Il libro di Leonardo Bellodi (edito da Mondadori) mira a ricostruire, passo dopo passo, l’ascesa di Moammar Gheddafi e i suoi anni al potere, fino alla tragica fine, avvenuta nell’ottobre del 2011. Al contempo l’autore vuole indagare sui rapporti che il regime libico ha intessuto con i suoi partner mediorientali e africani, ma anche con l’Occidente, al fine di comprendere quale eredità abbia lasciato e quanto la questione libica pesi ancora oggi sull’intero contesto del Mediterraneo.

Un susseguirsi di eventi. Dal colpo di Stato – avvenuto la notte tra il 31 agosto e il 1° settembre del 1969 –  alla nascita della Jamahiriya, tra sfruttamento delle risorse energetiche, controllo su tribù e clan familiari e rapporti con gli Stati Uniti e l’Occidente. Un’analisi della rete costruita attraverso il petrolio, l’appoggio ai terroristi negli anni Settanta e Ottanta e la “conversione” agli inizi del nuovo millennio, ma soprattutto attraverso il fiume di petrodollari con cui la Libyan Investment Autorithy (LIA) è entrata nella fitta ragnatela del tessuto economico mondiale. Un documentatissimo lavoro di ricerca e ricostruzione per riflettere sui “conti lasciati in sospeso” dalla Libia di Gheddafi a quella di oggi, con uno sguardo attento anche all’Italia, interlocutore privilegiato e ancora oggi interessato a tenere vivi i legami economici e a trovare una soluzione alla crisi che attanaglia il Paese.

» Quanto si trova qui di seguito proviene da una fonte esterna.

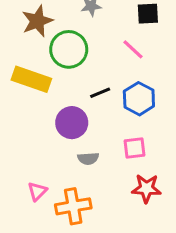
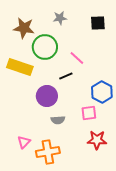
brown star: (37, 21) -> (24, 28), turned 30
pink line: (133, 49) -> (77, 58), moved
blue hexagon: (139, 99) -> (102, 92), moved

Per l’autore, “l’Italia si trova in una posizione complicata, perché mentre tanti Stati hanno la possibilità di scegliere le loro priorità di politica estera, noi no, perché abbiamo una scelta fissa che è la Libia. Questo per ragioni di carattere storico, di vicinanza geografica, culturale, interessi energetici ed economici”.